La otra figura era aún más hermosa, mucho más delicada y, al mismo tiempo, mucho más siniestra. Solían estar juntas, en el mismo estante, pero había algo en ella que hacía que únicamente la contemplase. Se trataba de un caballito de mar disecado. Si no has visto nunca ninguno, te diré que es, posiblemente, una de las cosas más hermosas que he visto jamás. Pero también una de las más terribles. En mi cabeza, era inevitable vincular esa pequeña figura, con la piel pegada a sus placas óseas y esa especie de barriga prominente, con los niños de Etiopía que, imagino recordarás, eran también una constante en la televisión de nuestra infancia. Ellos también con sus barrigas hinchadas, sus ojos desorbitados y la piel, también su piel, pegada a los huesos.

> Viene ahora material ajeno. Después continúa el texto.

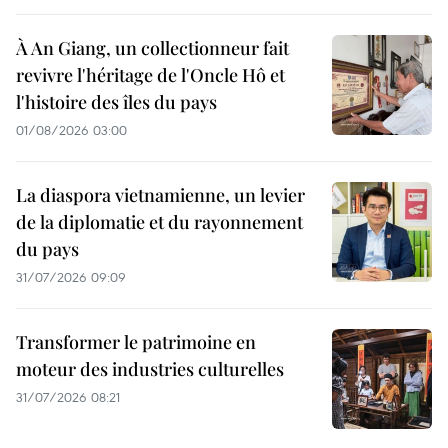
À An Giang, un collectionneur fait
revivre l'héritage de l'Oncle Hô et
l'histoire des îles du pays
01/08/2026 03:00
La diaspora vietnamienne, un levier
de la diplomatie et du rayonnement
du pays
31/07/2026 09:09
Transformer le patrimoine en
moteur des industries culturelles
31/07/2026 08:21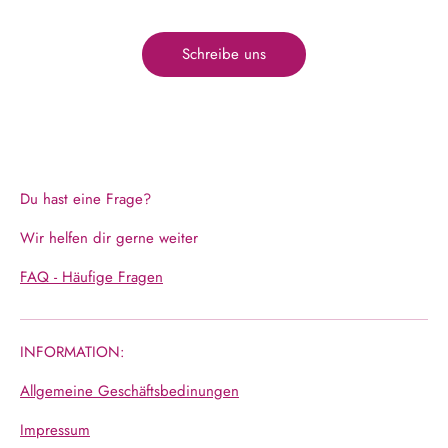
Schreibe uns
Du hast eine Frage?
Wir helfen dir gerne weiter
FAQ - Häufige Fragen
INFORMATION:
Allgemeine Geschäftsbedinungen
Impressum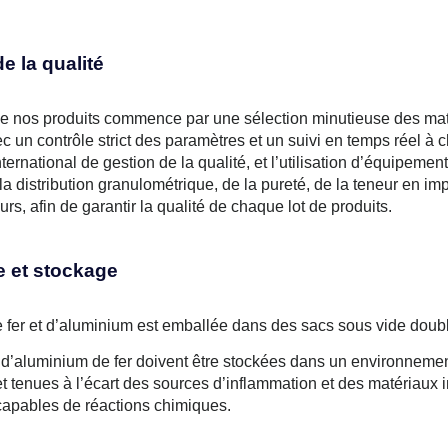
e la qualité
e nos produits commence par une sélection minutieuse des mat
c un contrôle strict des paramètres et un suivi en temps réel à
ternational de gestion de la qualité, et l’utilisation d’équipemen
a distribution granulométrique, de la pureté, de la teneur en im
rs, afin de garantir la qualité de chaque lot de produits.
 et stockage
 fer et d’aluminium est emballée dans des sacs sous vide doubl
’aluminium de fer doivent être stockées dans un environnement se
et tenues à l’écart des sources d’inflammation et des matériaux 
apables de réactions chimiques.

El lunes leía en la prensa regional que, tan sólo en los últimos años, el Mar Menor ha perdido 46750 caballitos de mar. Eso nos dice, al menos, el censo que la Asociación Hippocampus ha finalizado recientemente. En la década de los 90, decía la noticia, se contaban por millones. Hoy sólo hay 1350 caballitos de mar vivos en el Mar Menor. No es de extrañar que se plantee la necesidad de incluirlo en la lista de especies en peligro de extinción. Porque eso es lo que enfrenta. La extinción. Si os acercáis al Acuario de la Universidad, en el Cuartel de Artillería de Murcia, podréis verlos nadar, vivos, sanos y salvos en una pecera de cristal.

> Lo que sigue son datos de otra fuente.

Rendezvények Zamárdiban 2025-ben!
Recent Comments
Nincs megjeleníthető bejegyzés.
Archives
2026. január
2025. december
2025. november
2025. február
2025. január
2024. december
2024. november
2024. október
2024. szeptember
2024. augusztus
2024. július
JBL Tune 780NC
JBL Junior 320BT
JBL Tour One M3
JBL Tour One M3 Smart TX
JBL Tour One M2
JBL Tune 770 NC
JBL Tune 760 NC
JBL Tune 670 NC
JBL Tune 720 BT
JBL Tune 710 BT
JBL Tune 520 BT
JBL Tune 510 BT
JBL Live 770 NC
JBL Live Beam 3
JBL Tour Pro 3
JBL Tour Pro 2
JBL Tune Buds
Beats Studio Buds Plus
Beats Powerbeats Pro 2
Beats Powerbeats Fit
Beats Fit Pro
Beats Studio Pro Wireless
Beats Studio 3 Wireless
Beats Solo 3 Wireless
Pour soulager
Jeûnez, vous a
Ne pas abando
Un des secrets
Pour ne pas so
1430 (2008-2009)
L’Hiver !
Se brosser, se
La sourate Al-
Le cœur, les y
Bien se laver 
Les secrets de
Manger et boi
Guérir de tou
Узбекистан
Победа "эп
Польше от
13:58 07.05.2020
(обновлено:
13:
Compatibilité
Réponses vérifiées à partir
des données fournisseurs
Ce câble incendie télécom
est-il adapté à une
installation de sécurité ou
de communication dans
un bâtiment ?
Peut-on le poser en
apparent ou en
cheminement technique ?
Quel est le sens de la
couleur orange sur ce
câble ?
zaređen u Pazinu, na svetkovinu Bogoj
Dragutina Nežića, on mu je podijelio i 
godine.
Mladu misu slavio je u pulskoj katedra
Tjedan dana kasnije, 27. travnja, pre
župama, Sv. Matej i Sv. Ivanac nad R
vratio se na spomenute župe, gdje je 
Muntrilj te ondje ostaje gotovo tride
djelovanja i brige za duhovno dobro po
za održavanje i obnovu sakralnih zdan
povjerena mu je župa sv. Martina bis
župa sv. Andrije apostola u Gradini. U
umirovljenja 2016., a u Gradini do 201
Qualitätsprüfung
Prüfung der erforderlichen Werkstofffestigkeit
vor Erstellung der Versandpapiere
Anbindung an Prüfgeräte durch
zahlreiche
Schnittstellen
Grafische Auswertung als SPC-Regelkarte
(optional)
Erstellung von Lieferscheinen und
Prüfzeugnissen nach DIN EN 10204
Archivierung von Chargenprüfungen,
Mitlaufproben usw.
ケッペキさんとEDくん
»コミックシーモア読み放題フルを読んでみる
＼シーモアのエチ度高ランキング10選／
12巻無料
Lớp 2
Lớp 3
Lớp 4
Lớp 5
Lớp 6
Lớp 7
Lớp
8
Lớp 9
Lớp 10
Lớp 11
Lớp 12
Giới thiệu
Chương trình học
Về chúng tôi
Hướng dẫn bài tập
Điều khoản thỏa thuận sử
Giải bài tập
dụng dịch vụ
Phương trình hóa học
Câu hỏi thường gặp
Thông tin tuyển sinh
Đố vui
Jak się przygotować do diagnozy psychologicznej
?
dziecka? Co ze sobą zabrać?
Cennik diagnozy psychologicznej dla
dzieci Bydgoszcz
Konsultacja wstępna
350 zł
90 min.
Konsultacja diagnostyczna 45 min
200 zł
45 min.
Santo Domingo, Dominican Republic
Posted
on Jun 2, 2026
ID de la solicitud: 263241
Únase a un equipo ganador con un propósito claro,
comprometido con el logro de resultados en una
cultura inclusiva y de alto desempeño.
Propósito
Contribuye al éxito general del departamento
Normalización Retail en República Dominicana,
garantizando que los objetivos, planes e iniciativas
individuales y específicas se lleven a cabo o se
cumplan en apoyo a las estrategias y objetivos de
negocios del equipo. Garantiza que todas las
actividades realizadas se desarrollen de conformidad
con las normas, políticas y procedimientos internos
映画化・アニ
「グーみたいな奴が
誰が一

La semana pasada, también, se aprobaba en la Universidad de Murcia la creación de la cátedra de los derechos humanos y de la naturaleza, impulsada por Teresa Vicente y con el apoyo de Amnistía Internacional, Ecologistas en Acción y la Asamblea Regional. Es una noticia excelente, y sé que has tenido en el programa al Rector explicando, José Luján, qué es la cátedra y por qué es tan importante. Lamentablemente, creo que, tal vez, llegamos tarde. Que el momento en que podíamos “conceder” derechos a la naturaleza, como si de hecho nos perteneciese, como si fuese nuestra propiedad y pudiéramos “liberarla” de su servidumbre, ha pasado. Ya no estamos en esa situación y, tal vez, haya llegado el momento no de conceder derechos, sino de pedir permiso.

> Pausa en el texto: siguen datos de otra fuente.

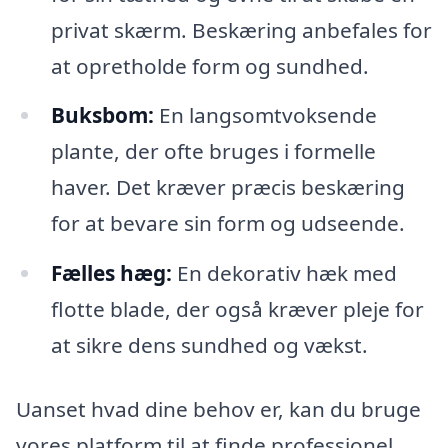
privat skærm. Beskæring anbefales for
at opretholde form og sundhed.
Buksbom:
En langsomtvoksende
plante, der ofte bruges i formelle
haver. Det kræver præcis beskæring
for at bevare sin form og udseende.
Fælles hæg:
En dekorativ hæk med
flotte blade, der også kræver pleje for
at sikre dens sundhed og vækst.
Uanset hvad dine behov er, kan du bruge
vores platform til at finde professionel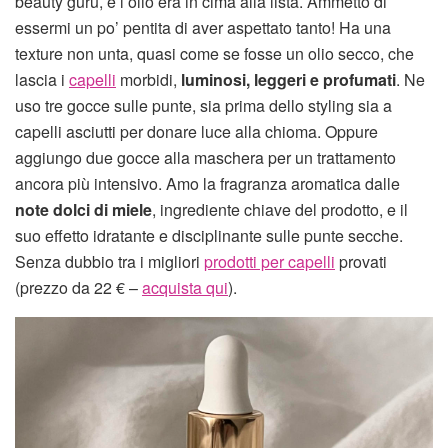
beauty guru, e l’olio era in cima alla lista. Ammetto di
essermi un po’ pentita di aver aspettato tanto! Ha una
texture non unta, quasi come se fosse un olio secco, che
lascia i
capelli
morbidi,
luminosi, leggeri e profumati
. Ne
uso tre gocce sulle punte, sia prima dello styling sia a
capelli asciutti per donare luce alla chioma. Oppure
aggiungo due gocce alla maschera per un trattamento
ancora più intensivo. Amo la fragranza aromatica dalle
note dolci di miele
, ingrediente chiave del prodotto, e il
suo effetto idratante e disciplinante sulle punte secche.
Senza dubbio tra i migliori
prodotti per capelli
provati
(prezzo da 22 € –
acquista qui
).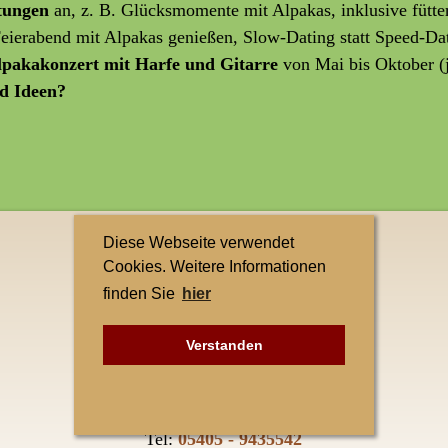
ltungen
an, z. B. Glücksmomente mit Alpakas, inklusive fütte
 Feierabend mit Alpakas genießen, Slow-Dating statt Speed-Da
lpakakonzert mit Harfe und Gitarre
von Mai bis Oktober (
d Ideen?
Diese Webseite verwendet
Kontakt
Cookies. Weitere Informationen
finden Sie
hier
Teuto-Alpakas
Elke Singh
Verstanden
Petersberg 1
49545 Tecklenburg-Leeden
Tel:
05405 - 9435542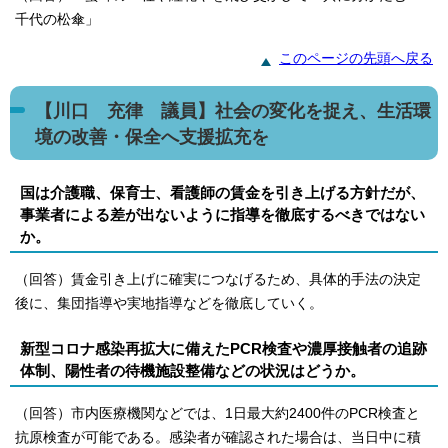
千代の松傘」
このページの先頭へ戻る
【川口 充律 議員】社会の変化を捉え、生活環
境の改善・保全へ支援拡充を
国は介護職、保育士、看護師の賃金を引き上げる方針だが、
事業者による差が出ないように指導を徹底するべきではない
か。
（回答）賃金引き上げに確実につなげるため、具体的手法の決定
後に、集団指導や実地指導などを徹底していく。
新型コロナ感染再拡大に備えたPCR検査や濃厚接触者の追跡
体制、陽性者の待機施設整備などの状況はどうか。
（回答）市内医療機関などでは、1日最大約2400件のPCR検査と
抗原検査が可能である。感染者が確認された場合は、当日中に積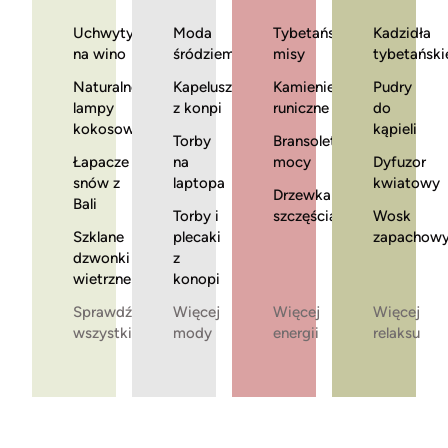
Uchwyty
Moda
Tybetańskie
Kadzidła
na wino
śródziemnomorska
misy
tybetański
Naturalne
Kapelusze
Kamienie
Pudry
lampy
z konpi
runiczne
do
kokosowe
kąpieli
Torby
Bransoletki
Łapacze
na
mocy
Dyfuzor
snów z
laptopa
kwiatowy
Drzewka
Bali
Torby i
szczęścia
Wosk
Szklane
plecaki
zapachow
dzwonki
z
wietrzne
konopi
Sprawdź
Więcej
Więcej
Więcej
wszystkie
mody
energii
relaksu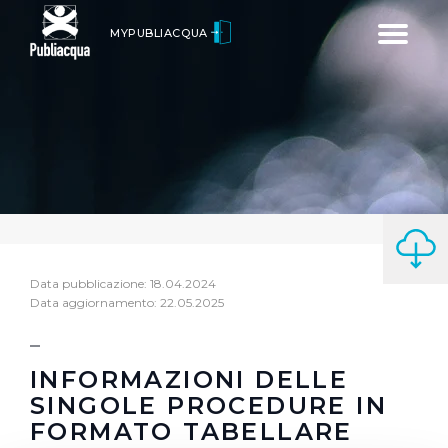
Toggle
MYPUBLIACQUA
navigatio
Data pubblicazione: 18.04.2024
Data aggiornamento: 22.05.2025
INFORMAZIONI DELLE
SINGOLE PROCEDURE IN
FORMATO TABELLARE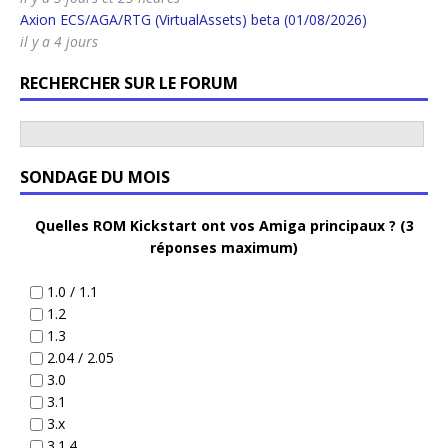
Axion ECS/AGA/RTG (VirtualAssets) beta (01/08/2026)
il y a 4 jours
RECHERCHER SUR LE FORUM
SONDAGE DU MOIS
Quelles ROM Kickstart ont vos Amiga principaux ? (3
réponses maximum)
1.0 / 1.1
1.2
1.3
2.04 / 2.05
3.0
3.1
3.x
3.1.4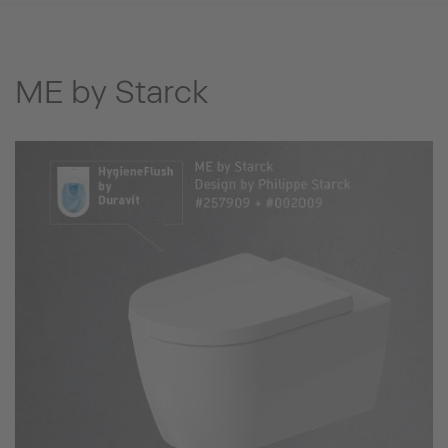
ME by Starck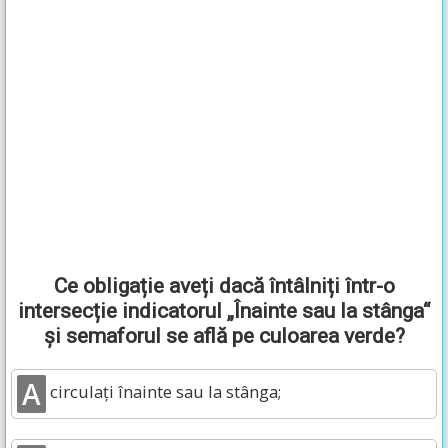
Ce obligație aveți dacă întâlniți într-o
intersecție indicatorul „Înainte sau la stânga“
și semaforul se află pe culoarea verde?
A
circulați înainte sau la stânga;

Llega a mis manos, y con esto me despido, un libro excelente, magnífico, gracias al buen hacer de una pequeña editorial, Episkaia, con raíces extremeñas pero que, como tantos paisanos y paisanas, ha tenido que emigrar y ahora está en Madrid. El texto, que firma Layla Martínez, se titula Utopía no es isla. Catálogo de mundos mejores, y es un libro que parte de la constatación de nuestra incapacidad para pensar mundos futuros que sean no ya utópicos, sino siquiera un poquito mejor de lo que tenemos ahora mismo. Layla Martínez intenta, en este libro, volver a desenredar el hilo rojo de la utopía ofreciendonos la posibilidad de pensar, nuevamente futuros mejores sin tener que avergonzarnos. La posibilidad de pensar, por ejemplo, en un mundo donde el Mar Menor esté nuevamente poblado por millones de caballitos de mar. Id a Libros Traperos y preguntad por él. Utopía no es una isla, de Layla Martínez. No os vais a arrepentir.
Y así empezamos diciembre, Lucía, pensando no en salvar la navidad, sino en caballitos de mar y en futuros mejores. Hasta la semana que viene.